In the latest scientific scandal, an internal investigation at Harvard University concludes that Marc D. Hause, their star evolutionary psychologist, is guilty of scientific misconduct for falsifying research on monkeys.
Earlier this month, the Boston Globe reported that Hauser, 50, the author of Moral minds: How nature designed a universal sense of right and wrong, a noted researcher in the roots of animal cognition, had been placed on leave following accusations by his students that he had purposely fabricated data in his research. His work relied on observing responses by tamarin monkeys to stimuli such as changes in sound patterns, claiming they possessed thinking skills often viewed as unique to humans and apes.
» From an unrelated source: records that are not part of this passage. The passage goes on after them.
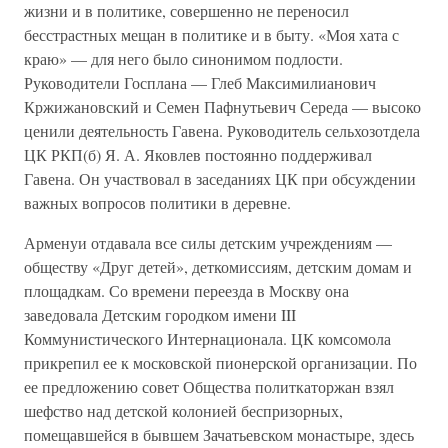
жизни и в политике, совершенно не переносил
бесстрастных мещан в политике и в быту. «Моя хата с
краю» — для него было синонимом подлости.
Руководители Госплана — Глеб Максимилианович
Кржижановский и Семен Пафнутьевич Середа — высоко
ценили деятельность Гавена. Руководитель сельхозотдела
ЦК РКП(б) Я. А. Яковлев постоянно поддерживал
Гавена. Он участвовал в заседаниях ЦК при обсуждении
важных вопросов политики в деревне.
Арменуи отдавала все силы детским учреждениям —
обществу «Друг детей», деткомиссиям, детским домам и
площадкам. Со времени переезда в Москву она
заведовала Детским городком имени III
Коммунистического Интернационала. ЦК комсомола
прикрепил ее к московской пионерской организации. По
ее предложению совет Общества политкаторжан взял
шефство над детской колонией беспризорных,
помещавшейся в бывшем Зачатьевском монастыре, здесь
The experiment that Hauser falsified was rather simple:
The experiment tested the ability of rhesus monkeys to recognize sound patterns. Researchers played a series of three tones (in a pattern like A-B-A) over a sound system. After establishing the pattern, they would vary it (for instance, A-B-B) and see whether the monkeys were aware of the change. If a monkey looked at the speaker, this was taken as an indication that a difference was noticed.
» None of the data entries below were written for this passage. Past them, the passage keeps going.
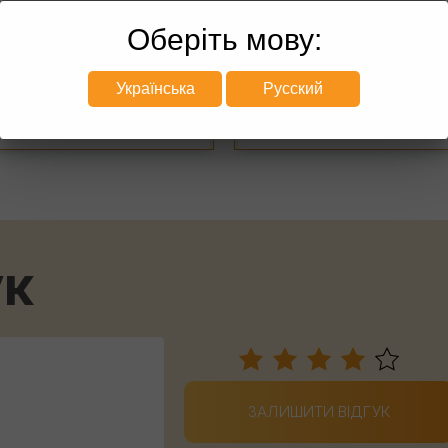
Ціни:
Ціни:
від
20064
грн
від
21038
грн
Оберіть мову:
Українська
Русский
ЗАМОВИТИ
ЗАМОВИТИ
ук
ЗАЛИШИТИ ВІДГУК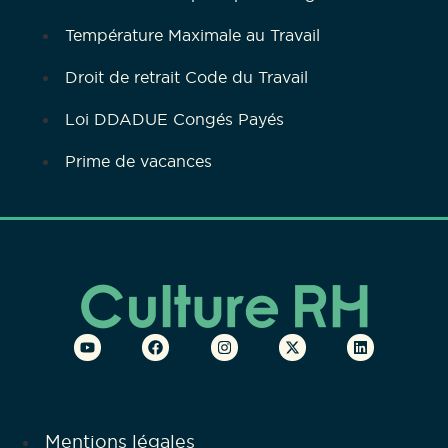
Température Maximale au Travail
Droit de retrait Code du Travail
Loi DDADUE Congés Payés
Prime de vacances
Mentions légales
The method has been used in experiments on primates and human infants. Mr. Hauser has long worked on studies that seemed to show that primates, like rhesus monkeys or cotton-top tamarins, can recognize patterns as well as human infants do. Such pattern recognition is thought to be a component of language acquisition.
Hauser claimed that the monkeys turned their heads when they heard the patterns; they didn’t.
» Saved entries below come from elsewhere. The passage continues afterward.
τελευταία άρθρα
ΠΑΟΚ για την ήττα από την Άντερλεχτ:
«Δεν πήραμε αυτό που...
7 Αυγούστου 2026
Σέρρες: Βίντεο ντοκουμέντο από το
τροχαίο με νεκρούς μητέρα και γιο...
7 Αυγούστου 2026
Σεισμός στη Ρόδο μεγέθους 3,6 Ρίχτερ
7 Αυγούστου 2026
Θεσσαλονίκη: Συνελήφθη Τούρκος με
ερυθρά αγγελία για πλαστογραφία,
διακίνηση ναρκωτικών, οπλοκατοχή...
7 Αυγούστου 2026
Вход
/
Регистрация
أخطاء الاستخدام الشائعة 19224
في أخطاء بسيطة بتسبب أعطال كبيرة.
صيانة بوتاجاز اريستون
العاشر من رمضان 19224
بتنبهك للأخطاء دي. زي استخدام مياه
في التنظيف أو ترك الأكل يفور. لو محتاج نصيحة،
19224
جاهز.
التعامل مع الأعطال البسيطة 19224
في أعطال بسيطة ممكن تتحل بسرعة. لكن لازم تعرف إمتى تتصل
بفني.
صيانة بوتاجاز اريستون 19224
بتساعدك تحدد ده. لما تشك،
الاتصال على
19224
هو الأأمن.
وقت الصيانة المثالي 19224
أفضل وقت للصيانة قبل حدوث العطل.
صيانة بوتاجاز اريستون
At this point, you might be wondering what this type of research has to do with anything and how much it can really tell us about human psychology. So let’s look at the description of his book:
[Hauser] argues that humans have evolved a universal moral instinct, unconsciously propelling us to deliver judgments of right and wrong independent of gender, education, and religion. Experience tunes up our moral actions, guiding what we do as opposed to how we deliver our moral verdicts.
For hundreds of years, scholars have argued that moral judgments arise from rational and voluntary deliberations about what ought to be. The common belief today is that we reach moral decisions by consciously reasoning from principled explanations of what society determines is right or wrong. This perspective has generated the further belief that our moral psychology is founded entirely on experience and education, developing slowly and subject to considerable variation across cultures. In his groundbreaking book, Hauser shows that this dominant view is illusory.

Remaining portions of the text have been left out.